■ Required work ■
The answer must consist of every line from the data that holds "Returning".

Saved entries
++++++++++++++++++++

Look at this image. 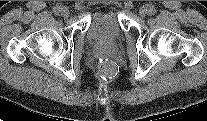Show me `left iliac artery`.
<instances>
[{"instance_id": "obj_1", "label": "left iliac artery", "mask_w": 207, "mask_h": 121, "mask_svg": "<svg viewBox=\"0 0 207 121\" xmlns=\"http://www.w3.org/2000/svg\"><path fill=\"white\" fill-rule=\"evenodd\" d=\"M148 12H149L150 15L155 13V8H154L153 5H149Z\"/></svg>"}]
</instances>
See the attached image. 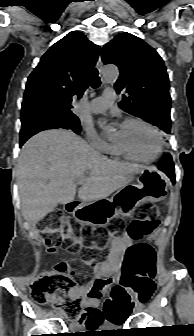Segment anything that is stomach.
Returning a JSON list of instances; mask_svg holds the SVG:
<instances>
[{
	"label": "stomach",
	"mask_w": 194,
	"mask_h": 336,
	"mask_svg": "<svg viewBox=\"0 0 194 336\" xmlns=\"http://www.w3.org/2000/svg\"><path fill=\"white\" fill-rule=\"evenodd\" d=\"M136 180L137 184L121 189L110 200H100L92 205L77 207L73 211L76 221L81 224L104 226L120 213L124 215L132 213L144 202H158L165 199L168 183L156 168L142 167Z\"/></svg>",
	"instance_id": "obj_1"
}]
</instances>
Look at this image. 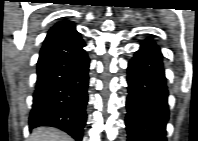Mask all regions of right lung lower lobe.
Returning <instances> with one entry per match:
<instances>
[{"label":"right lung lower lobe","instance_id":"98d812e1","mask_svg":"<svg viewBox=\"0 0 198 141\" xmlns=\"http://www.w3.org/2000/svg\"><path fill=\"white\" fill-rule=\"evenodd\" d=\"M85 45L77 31L43 45L37 63L30 130L52 126L82 140L90 63Z\"/></svg>","mask_w":198,"mask_h":141}]
</instances>
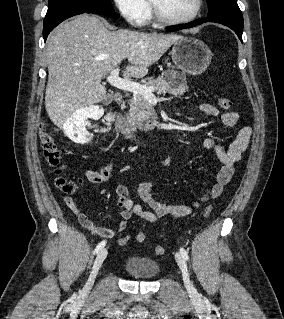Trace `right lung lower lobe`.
I'll return each instance as SVG.
<instances>
[{"instance_id": "right-lung-lower-lobe-1", "label": "right lung lower lobe", "mask_w": 284, "mask_h": 319, "mask_svg": "<svg viewBox=\"0 0 284 319\" xmlns=\"http://www.w3.org/2000/svg\"><path fill=\"white\" fill-rule=\"evenodd\" d=\"M82 13H95V14H102L108 17H112V18H118L119 15L117 13L114 12V9L111 10H88V11H77V12H70V13H66L63 14L61 16H58L57 18L53 19L50 22L44 23L43 24V38L44 41H46L48 34L58 25L60 24L62 21H64L65 19L78 15V14H82Z\"/></svg>"}]
</instances>
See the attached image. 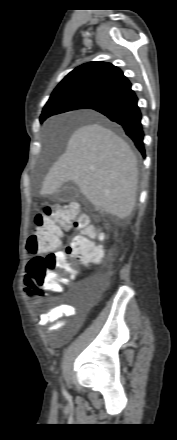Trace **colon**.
Here are the masks:
<instances>
[{"instance_id": "colon-1", "label": "colon", "mask_w": 177, "mask_h": 440, "mask_svg": "<svg viewBox=\"0 0 177 440\" xmlns=\"http://www.w3.org/2000/svg\"><path fill=\"white\" fill-rule=\"evenodd\" d=\"M34 223L26 250L28 254L44 253L45 256L36 255L27 265L32 274L26 277V285L33 292H37L40 286L61 290L64 282L58 274L69 272L70 259L88 265L97 264L101 259L102 249L95 243L100 233L90 223V216L81 213L77 204L49 206L35 217ZM71 228L79 229L81 234L65 251H58L62 231Z\"/></svg>"}]
</instances>
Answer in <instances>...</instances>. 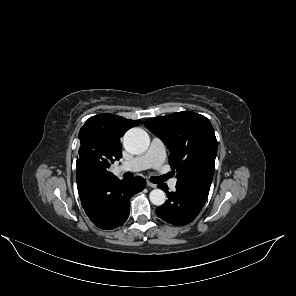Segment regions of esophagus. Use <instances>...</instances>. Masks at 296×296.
<instances>
[{
    "label": "esophagus",
    "instance_id": "1",
    "mask_svg": "<svg viewBox=\"0 0 296 296\" xmlns=\"http://www.w3.org/2000/svg\"><path fill=\"white\" fill-rule=\"evenodd\" d=\"M147 185H148L149 187H152V188H156V187H157L156 184H154V183H152V182H150V181H147Z\"/></svg>",
    "mask_w": 296,
    "mask_h": 296
}]
</instances>
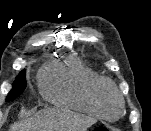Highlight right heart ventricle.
Listing matches in <instances>:
<instances>
[{
  "mask_svg": "<svg viewBox=\"0 0 151 131\" xmlns=\"http://www.w3.org/2000/svg\"><path fill=\"white\" fill-rule=\"evenodd\" d=\"M105 80L77 58L48 64L40 74L42 96L49 102L100 118L95 104L99 84Z\"/></svg>",
  "mask_w": 151,
  "mask_h": 131,
  "instance_id": "obj_1",
  "label": "right heart ventricle"
}]
</instances>
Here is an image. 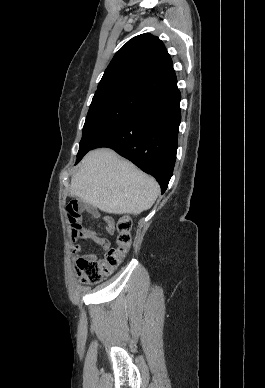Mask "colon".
I'll list each match as a JSON object with an SVG mask.
<instances>
[{"label":"colon","instance_id":"colon-1","mask_svg":"<svg viewBox=\"0 0 265 388\" xmlns=\"http://www.w3.org/2000/svg\"><path fill=\"white\" fill-rule=\"evenodd\" d=\"M68 219L73 227L74 239H84L88 231L80 225L79 204L72 200L66 206ZM132 221L128 217H122L117 222L116 246L108 249L104 257L99 260H90L84 257L77 258L75 271L83 283L96 284L110 275L122 262L128 252L132 241Z\"/></svg>","mask_w":265,"mask_h":388}]
</instances>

++++++++++++++++++++

■ Answer box ■
Returning a JSON list of instances; mask_svg holds the SVG:
Returning <instances> with one entry per match:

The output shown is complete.